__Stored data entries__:
■ ■ ■ ■ ■ ■ ■
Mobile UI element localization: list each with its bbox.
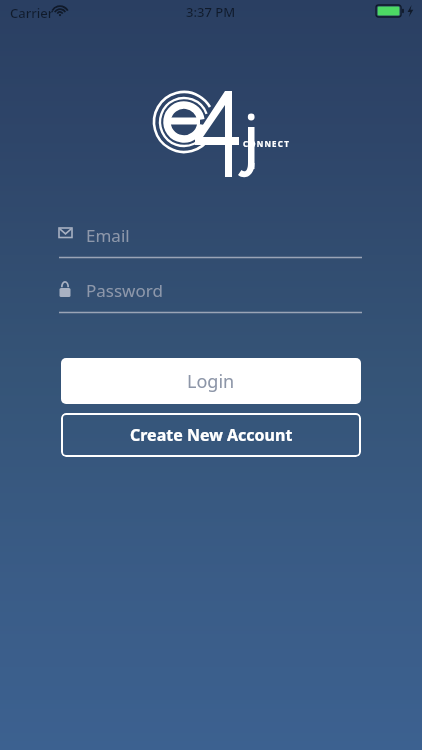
button[interactable]: Create New Account	[61, 413, 361, 457]
staticText: Login	[187, 369, 235, 394]
button[interactable]: Login	[61, 358, 361, 404]
staticText: Password	[86, 279, 163, 302]
button[interactable]: Email	[59, 222, 362, 259]
staticText: Create New Account	[130, 424, 293, 446]
staticText: CONNECT	[243, 138, 290, 149]
staticText: Carrier	[10, 4, 54, 22]
staticText: Email	[86, 224, 130, 247]
button[interactable]: Password	[59, 277, 362, 314]
staticText: 3:37 PM	[186, 3, 236, 21]
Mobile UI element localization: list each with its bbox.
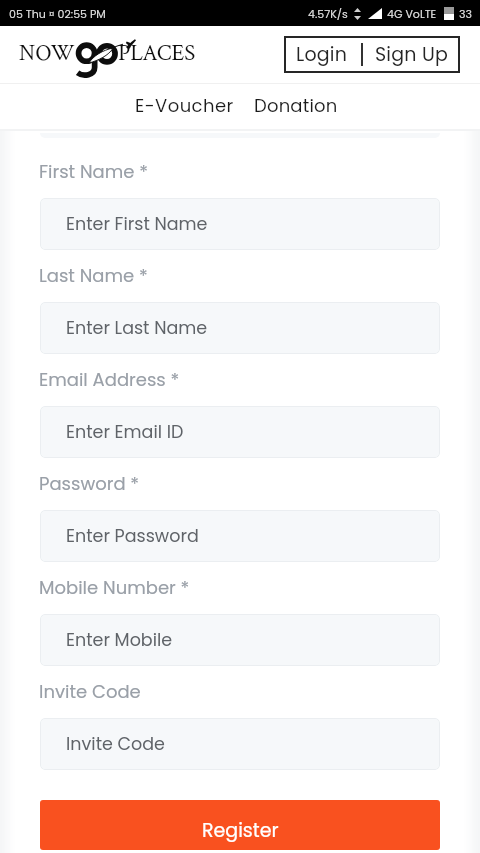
staticText: Mobile Number * xyxy=(39,575,190,600)
button[interactable]: Sign Up xyxy=(365,37,457,72)
staticText: Email Address * xyxy=(39,367,180,392)
staticText: Enter Last Name xyxy=(66,316,208,341)
staticText: Register xyxy=(202,817,279,844)
staticText: Enter First Name xyxy=(66,212,208,237)
staticText: 33 xyxy=(459,6,472,21)
button[interactable]: Enter Mobile xyxy=(40,614,440,666)
button[interactable]: Invite Code xyxy=(40,718,440,770)
staticText: Password * xyxy=(39,471,140,496)
button[interactable]: E-Voucher xyxy=(125,85,244,126)
staticText: Invite Code xyxy=(39,679,141,704)
staticText: Enter Email ID xyxy=(66,420,184,445)
staticText: Last Name * xyxy=(39,263,148,288)
staticText: Invite Code xyxy=(66,732,165,757)
staticText: E-Voucher xyxy=(135,93,234,118)
button[interactable]: Donation xyxy=(244,85,348,126)
button[interactable]: Enter Email ID xyxy=(40,406,440,458)
button[interactable]: Enter Password xyxy=(40,510,440,562)
staticText: PLACES xyxy=(118,38,196,68)
button[interactable]: Enter Last Name xyxy=(40,302,440,354)
staticText: 4.57K/s xyxy=(308,6,348,21)
staticText: First Name * xyxy=(39,159,149,184)
button[interactable]: Enter First Name xyxy=(40,198,440,250)
staticText: NOW xyxy=(19,38,75,68)
button[interactable]: Login xyxy=(284,37,359,72)
staticText: Enter Mobile xyxy=(66,628,173,653)
staticText: Login xyxy=(296,41,348,68)
staticText: Donation xyxy=(254,93,338,118)
staticText: Enter Password xyxy=(66,524,199,549)
staticText: 4G VoLTE xyxy=(387,6,437,21)
staticText: 05 Thu ¤ 02:55 PM xyxy=(9,6,106,21)
button[interactable]: Register xyxy=(40,800,440,850)
staticText: Sign Up xyxy=(375,41,448,68)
■ ■ ■ ■ ■ ■ ■
__EXERCISE DIRECTIONS__:
Copy each line above where "Create" appears.

__RESPONSE FOR THIS EXERCISE__:
button[interactable]: Create New Account	[61, 413, 361, 457]
staticText: Create New Account	[130, 424, 293, 446]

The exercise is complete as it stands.